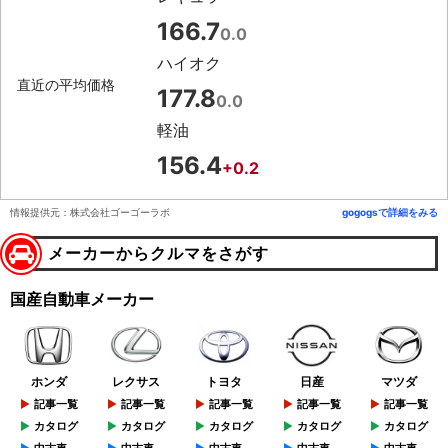
166.7
0.0
ハイオク
直近の平均価格
177.8
0.0
軽油
156.4
+0.2
情報提供元：株式会社ゴーゴーラボ
gogogsで詳細をみる
メーカーからクルマをさがす
国産自動車メーカー
ホンダ
レクサス
トヨタ
日産
マツダ
記事一覧
記事一覧
記事一覧
記事一覧
記事一覧
カタログ
カタログ
カタログ
カタログ
カタログ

.....

*ASSIGNED TASK*
If a picture appears in the data, omit it; transcribe all the rest exactly.

*SOLUTION TO THIS TASK*
166.7
0.0
ハイオク
直近の平均価格
177.8
0.0
軽油
156.4
+0.2
情報提供元：株式会社ゴーゴーラボ
gogogsで詳細をみる
メーカーからクルマをさがす
国産自動車メーカー
ホンダ
レクサス
トヨタ
日産
マツダ
記事一覧
記事一覧
記事一覧
記事一覧
記事一覧
カタログ
カタログ
カタログ
カタログ
カタログ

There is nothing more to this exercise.